A Guerra ao Terror foi uma constante no século XX. O inimigo foi a Alemanha imperial, os bárbaros nas colónias, os nazis, os comunistas, o Perigo Vermelho, o Perigo Amarelo.
Num mundo dominado pelos impérios, todos os que se opõem ao status quo são apelidados de terroristas.
De facto, os impérios precisam de inimigos. De outro modo, como poderiam justificar a presença militar nas suas colónias para reprimir qualquer tentativa de libertação das populações locais?
Um Inimigo dá muito geito, principalmente se o Inimigo fôr identificado como um grupo internacional e, naturalmente, o "eixo do mal".
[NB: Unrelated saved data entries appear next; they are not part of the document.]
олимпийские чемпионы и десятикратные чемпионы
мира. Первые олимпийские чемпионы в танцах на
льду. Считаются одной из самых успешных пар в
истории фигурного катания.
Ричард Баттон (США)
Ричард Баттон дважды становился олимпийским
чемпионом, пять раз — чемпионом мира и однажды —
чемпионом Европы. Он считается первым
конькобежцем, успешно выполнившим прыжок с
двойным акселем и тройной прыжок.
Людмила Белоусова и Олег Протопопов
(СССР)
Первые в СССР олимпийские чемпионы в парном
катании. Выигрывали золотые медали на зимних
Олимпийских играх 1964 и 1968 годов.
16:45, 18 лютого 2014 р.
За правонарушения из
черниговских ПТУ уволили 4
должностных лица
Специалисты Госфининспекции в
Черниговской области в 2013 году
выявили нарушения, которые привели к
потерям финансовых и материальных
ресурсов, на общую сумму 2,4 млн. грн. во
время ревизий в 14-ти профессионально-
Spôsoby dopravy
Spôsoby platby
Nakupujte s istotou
A guerra de ideologias torna-se uma perfeita cobertura para a demonização do inimigo. A "Guerra ao Terror" torna-se no confronto de duas ideologias opostas e mutuamente exclusivas.
Foi a guerra ao Terror Bárbaro que levou o imperador de Constantinopla a encomendar aos nobres Godos a reconquista de itália para o Império Romano, tarefa por eles levada a cabo brilhantemente. Roma e toda a Itália foram reconquistados pelos Godos para o Império Romano.
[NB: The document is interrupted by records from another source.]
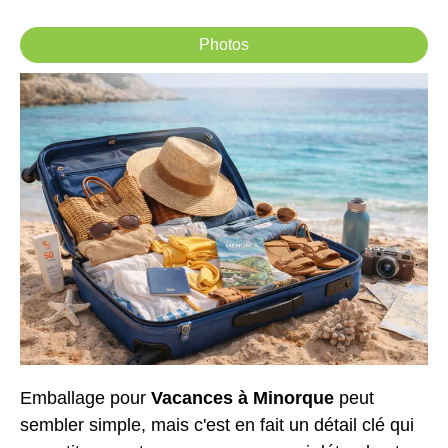
Photos
Emballage pour
Vacances à Minorque
peut
sembler simple, mais c'est en fait un détail clé qui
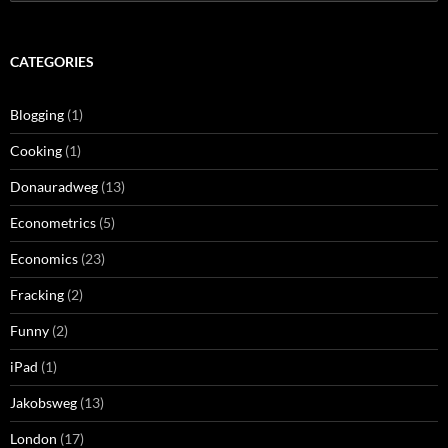
for:
CATEGORIES
Blogging
(1)
Cooking
(1)
Donauradweg
(13)
Econometrics
(5)
Economics
(23)
Fracking
(2)
Funny
(2)
iPad
(1)
Jakobsweg
(13)
London
(17)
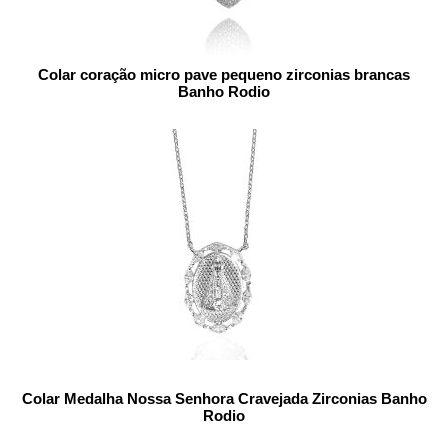
Colar coração micro pave pequeno zirconias brancas
Banho Rodio
Colar Medalha Nossa Senhora Cravejada Zirconias Banho
Rodio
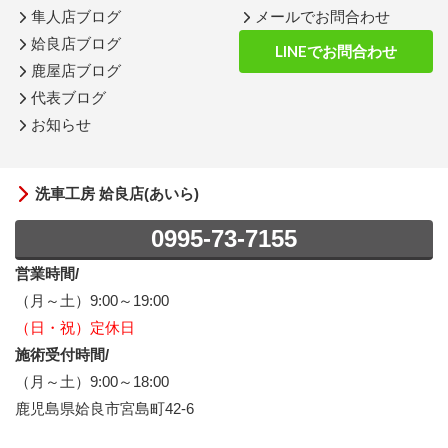
隼人店ブログ
メールでお問合わせ
姶良店ブログ
LINEでお問合わせ
鹿屋店ブログ
代表ブログ
お知らせ
洗車工房 姶良店(あいら)
0995-73-7155
営業時間/
（月～土）9:00～19:00
（日・祝）定休日
施術受付時間/
（月～土）9:00～18:00
鹿児島県姶良市宮島町42-6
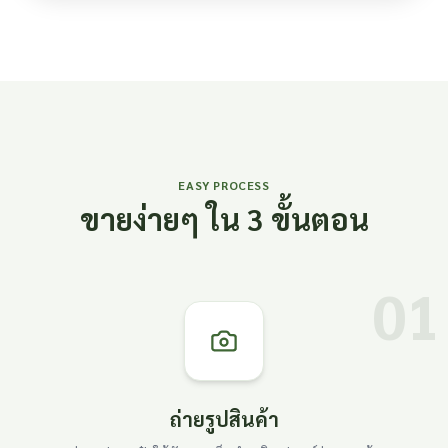
EASY PROCESS
ขายง่ายๆ ใน 3 ขั้นตอน
01
ถ่ายรูปสินค้า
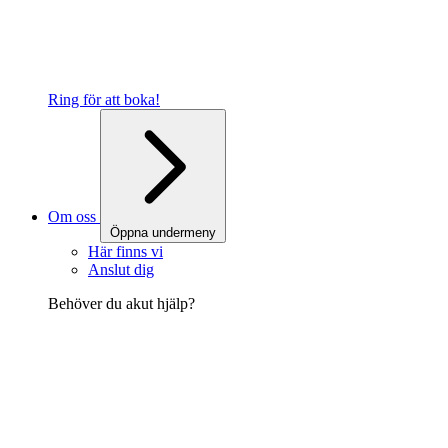
Ring för att boka!
Om oss
Öppna undermeny
Här finns vi
Anslut dig
Behöver du akut hjälp?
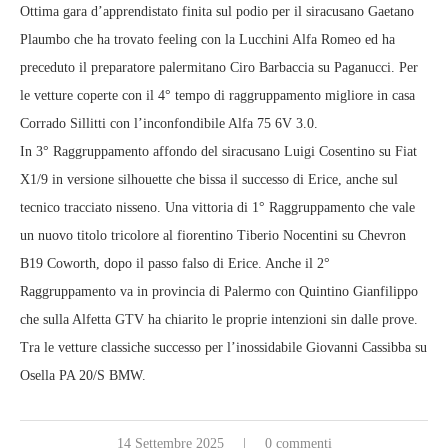
Ottima gara d’apprendistato finita sul podio per il siracusano Gaetano
Plaumbo che ha trovato feeling con la Lucchini Alfa Romeo ed ha
preceduto il preparatore palermitano Ciro Barbaccia su Paganucci. Per
le vetture coperte con il 4° tempo di raggruppamento migliore in casa
Corrado Sillitti con l’inconfondibile Alfa 75 6V 3.0.
In 3° Raggruppamento affondo del siracusano Luigi Cosentino su Fiat
X1/9 in versione silhouette che bissa il successo di Erice, anche sul
tecnico tracciato nisseno. Una vittoria di 1° Raggruppamento che vale
un nuovo titolo tricolore al fiorentino Tiberio Nocentini su Chevron
B19 Coworth, dopo il passo falso di Erice. Anche il 2°
Raggruppamento va in provincia di Palermo con Quintino Gianfilippo
che sulla Alfetta GTV ha chiarito le proprie intenzioni sin dalle prove.
Tra le vetture classiche successo per l’inossidabile Giovanni Cassibba su
Osella PA 20/S BMW.
14 Settembre 2025
0 commenti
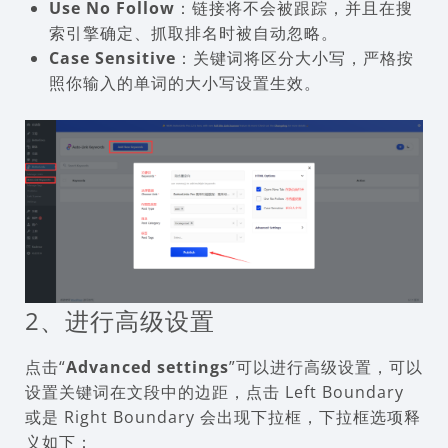
Use No Follow
：链接将不会被跟踪，并且在搜
索引擎确定、抓取排名时被自动忽略。
Case Sensitive
：关键词将区分大小写，严格按
照你输入的单词的大小写设置生效。
2、进行高级设置
点击“
Advanced settings
”可以进行高级设置，可以
设置关键词在文段中的边距，点击 Left Boundary
或是 Right Boundary 会出现下拉框，下拉框选项释
义如下：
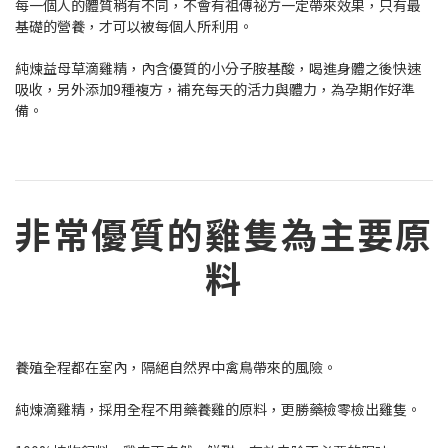
每一個人的體質稍有不同，不會有祖傳祕方一定帶來效果，只有最
基礎的營養，才可以被每個人所利用。
純煉益母草滴雞精，內含優質的小分子胺基酸，喝進身體之後快速
吸收，另外添加9種複方，補充每天的活力與體力，為孕期作好準
備。
非常優質的雞隻為主要原
料
養殖全程都在室內，隔絕自然界中禽鳥帶來的風險。
純煉滴雞精，採用全程不用藥養雞的原料，更勝藥檢零檢出雞隻。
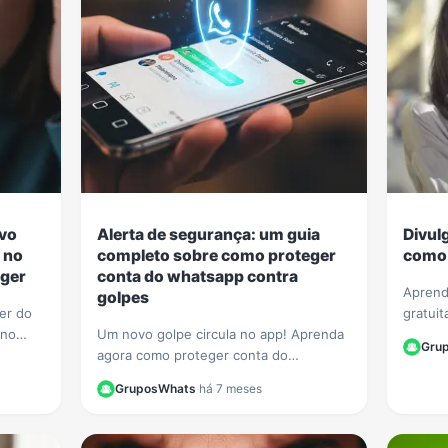
ovo
Alerta de segurança: um guia
Divul
 no
completo sobre como proteger
como 
ger
conta do whatsapp contra
Aprend
golpes
ger do
gratuit
 no
Um novo golpe circula no app! Aprenda
WhatsA
Gru
ecurso
agora como proteger conta do
membro
 agir.
whatsapp contra golpes e evite que
de Wha
GruposWhats
·
há 7 meses
seus dados e contatos sejam roubados.
Veja nosso guia.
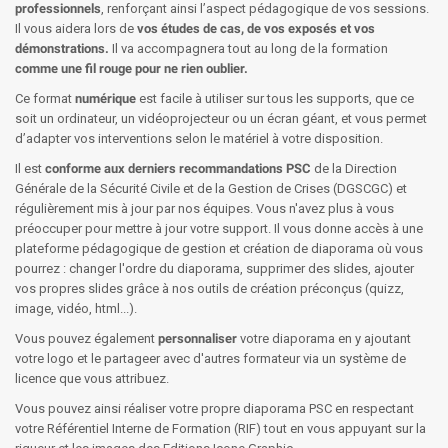
professionnels
, renforçant ainsi l’aspect pédagogique de vos sessions.
Il vous aidera lors de
vos études de cas, de vos exposés et vos
démonstrations.
Il va accompagnera tout au long de la formation
comme une fil rouge pour ne rien oublier.
Ce format
numérique
est facile à utiliser sur tous les supports, que ce
soit un ordinateur, un vidéoprojecteur ou un écran géant, et vous permet
d’adapter vos interventions selon le matériel à votre disposition.
Il est
conforme aux derniers recommandations PSC
de la Direction
Générale de la Sécurité Civile et de la Gestion de Crises (DGSCGC) et
régulièrement mis à jour par nos équipes. Vous n'avez plus à vous
préoccuper pour mettre à jour votre support. Il vous donne accès à une
plateforme pédagogique de gestion et création de diaporama où vous
pourrez : changer l'ordre du diaporama, supprimer des slides, ajouter
vos propres slides grâce à nos outils de création préconçus (quizz,
image, vidéo, html...).
Vous pouvez également
personnaliser
votre diaporama en y ajoutant
votre logo et le partageer avec d'autres formateur via un système de
licence que vous attribuez.
Vous pouvez ainsi réaliser votre propre diaporama PSC en respectant
votre Référentiel Interne de Formation (RIF) tout en vous appuyant sur la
E foi a Guerra ao Terror que levou o Imperador de Constantinopla, anos mais tarde, a promover uma Cruzada para libertar a itália do domínio dos bárbaros Godos.
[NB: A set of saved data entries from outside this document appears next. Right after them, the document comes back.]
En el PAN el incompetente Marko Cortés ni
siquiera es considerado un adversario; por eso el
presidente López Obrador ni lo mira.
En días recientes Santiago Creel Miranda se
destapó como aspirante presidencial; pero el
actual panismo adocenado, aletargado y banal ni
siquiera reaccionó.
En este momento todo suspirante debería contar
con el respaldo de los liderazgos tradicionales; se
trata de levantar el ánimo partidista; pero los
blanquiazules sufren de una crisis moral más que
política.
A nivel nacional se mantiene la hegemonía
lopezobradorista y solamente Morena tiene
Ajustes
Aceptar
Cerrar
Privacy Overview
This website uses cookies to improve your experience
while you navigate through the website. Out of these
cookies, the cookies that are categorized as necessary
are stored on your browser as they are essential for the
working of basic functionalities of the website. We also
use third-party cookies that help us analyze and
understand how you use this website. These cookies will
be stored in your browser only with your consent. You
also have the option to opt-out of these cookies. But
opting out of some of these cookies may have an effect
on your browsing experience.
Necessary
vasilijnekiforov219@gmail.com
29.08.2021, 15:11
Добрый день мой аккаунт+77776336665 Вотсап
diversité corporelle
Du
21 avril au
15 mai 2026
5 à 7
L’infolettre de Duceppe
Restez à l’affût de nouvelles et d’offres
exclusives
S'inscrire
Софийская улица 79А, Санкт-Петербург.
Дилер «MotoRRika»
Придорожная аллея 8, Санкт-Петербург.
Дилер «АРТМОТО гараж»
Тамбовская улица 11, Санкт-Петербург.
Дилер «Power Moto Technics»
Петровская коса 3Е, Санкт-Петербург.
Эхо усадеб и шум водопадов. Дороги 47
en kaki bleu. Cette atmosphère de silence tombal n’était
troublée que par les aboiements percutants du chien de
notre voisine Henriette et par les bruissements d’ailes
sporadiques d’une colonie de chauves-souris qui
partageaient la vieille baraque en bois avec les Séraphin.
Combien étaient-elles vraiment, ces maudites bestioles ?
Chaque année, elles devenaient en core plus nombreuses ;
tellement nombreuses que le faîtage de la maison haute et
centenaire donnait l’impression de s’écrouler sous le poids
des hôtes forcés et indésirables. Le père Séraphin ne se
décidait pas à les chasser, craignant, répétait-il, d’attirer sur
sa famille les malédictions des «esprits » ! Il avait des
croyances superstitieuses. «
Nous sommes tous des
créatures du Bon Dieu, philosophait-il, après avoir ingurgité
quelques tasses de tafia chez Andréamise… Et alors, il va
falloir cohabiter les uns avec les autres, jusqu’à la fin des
Foi a Guerra ao Terror Infiel ou Herético a grande responsável pelas maiores barbaridades cometidas por toda a Idade Média. A demonização, então, estava no seu modo mais puro. O inimigo era o próprio Satanás.
A fórmula funcionou, foi mostrando a sua validade outra e outra vez.
E sempre, sempre, a Guerra ao Terror não foi mais que uma maneira daqueles no poder aumentarem o seu domínio quer contra uma ameaça externa existente ou não (realmente acredita que nos anos 60 existia uma 5ª coluna de comunistas programados por hipnose para num determinado dia destruírem os Estados Unidos?) quer contra uma ameaça interna.
No entanto, a Guerra Fria praticamente autorizou os Estados Unidos a fazerem o que queriam em matéria de "defesa estratégica", desde violações continuadas do espaço aéreo de nações soberanas até à invasão pura e simples de países "suspeitos".
Então, quem são os terroristas? Os inimigos dos estados, e contra os quais os estados realizam as mais diversas perseguições, ou os próprios estados?